# 🧠 Logistic Regression with Scikit-Learn
This notebook demonstrates a simple logistic regression model using synthetic data.
We generate two clusters of data, train a logistic regression classifier, visualize the decision boundary, and evaluate the model's performance.

[![Open in Colab](https://colab.research.google.com/assets/colab-badge.svg)](https://colab.research.google.com/github/yourusername/yourrepo/blob/main/logistic_regression.ipynb)


## 📊 Generate Synthetic Data

In [None]:
import numpy as np
import matplotlib.pyplot as plt

# Set seed for reproducibility
np.random.seed(42)
n_samples = 100

# Create two clusters of points
X1 = np.random.randn(n_samples, 2) + np.array([2, 2])
X2 = np.random.randn(n_samples, 2) + np.array([-2, -2])
X = np.vstack([X1, X2])
y = np.hstack([np.ones(n_samples), np.zeros(n_samples)])

## ⚙️ Preprocess the Data

In [None]:
from sklearn.model_selection import train_test_split
from sklearn.preprocessing import StandardScaler

# Split data into training and testing sets
X_train, X_test, y_train, y_test = train_test_split(X, y, test_size=0.3, random_state=42)

# Scale features
scaler = StandardScaler()
X_train_scaled = scaler.fit_transform(X_train)
X_test_scaled = scaler.transform(X_test)

## 🤖 Train the Logistic Regression Model

In [None]:
from sklearn.linear_model import LogisticRegression

# Create and train the model
model = LogisticRegression(random_state=42)
model.fit(X_train_scaled, y_train)

## 📈 Evaluate the Model

In [None]:
from sklearn.metrics import accuracy_score, classification_report

# Predict and evaluate
y_pred = model.predict(X_test_scaled)
accuracy = accuracy_score(y_test, y_pred)
print(f"Accuracy: {accuracy:.3f}")
print("\nClassification Report:\n", classification_report(y_test, y_pred))
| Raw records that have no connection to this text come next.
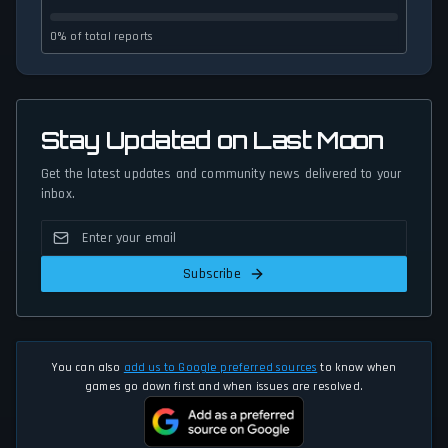
0% of total reports
Stay Updated on Last Moon
Get the latest updates and community news delivered to your
inbox.
Subscribe
You can also
add us to Google preferred sources
to know when
games go down first and when issues are resolved.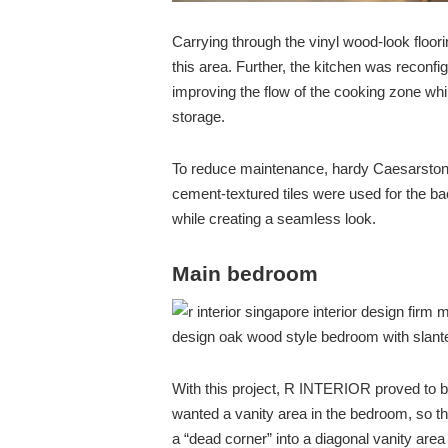
Carrying through the vinyl wood-look floo
this area. Further, the kitchen was reconf
improving the flow of the cooking zone whi
storage.
To reduce maintenance, hardy Caesarstone
cement-textured tiles were used for the ba
while creating a seamless look.
Main bedroom
With this project, R INTERIOR proved to 
wanted a vanity area in the bedroom, so t
a “dead corner” into a diagonal vanity are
## 🧾 Plot the Decision Boundary

In [None]:
def plot_decision_boundary(X, y, model, scaler):
    x_min, x_max = X[:, 0].min() - 1, X[:, 0].max() + 1
    y_min, y_max = X[:, 1].min() - 1, X[:, 1].max() + 1
    xx, yy = np.meshgrid(np.arange(x_min, x_max, 0.1),
                         np.arange(y_min, y_max, 0.1))
    mesh_points = np.c_[xx.ravel(), yy.ravel()]
    mesh_points_scaled = scaler.transform(mesh_points)
    Z = model.predict(mesh_points_scaled).reshape(xx.shape)
    plt.figure(figsize=(10, 8))
    plt.contourf(xx, yy, Z, alpha=0.3)
    plt.scatter(X[:, 0], X[:, 1], c=y, edgecolors='k', cmap=plt.cm.Paired)
    plt.xlabel('Feature 1')
    plt.ylabel('Feature 2')
    plt.title('Logistic Regression Decision Boundary')
    plt.colorbar()
    plt.show()

# Call the function
plot_decision_boundary(X, y, model, scaler)

## ⚖️ Model Coefficients

In [None]:
print(f"Coefficients: {model.coef_}")
print(f"Intercept: {model.intercept_}")

## ✅ Summary
In this notebook, we:
- Generated synthetic data for binary classification
- Trained a logistic regression model
- Visualized the decision boundary
- Evaluated the model's performance

This serves as a clean and visual introduction to logistic regression with Scikit-learn.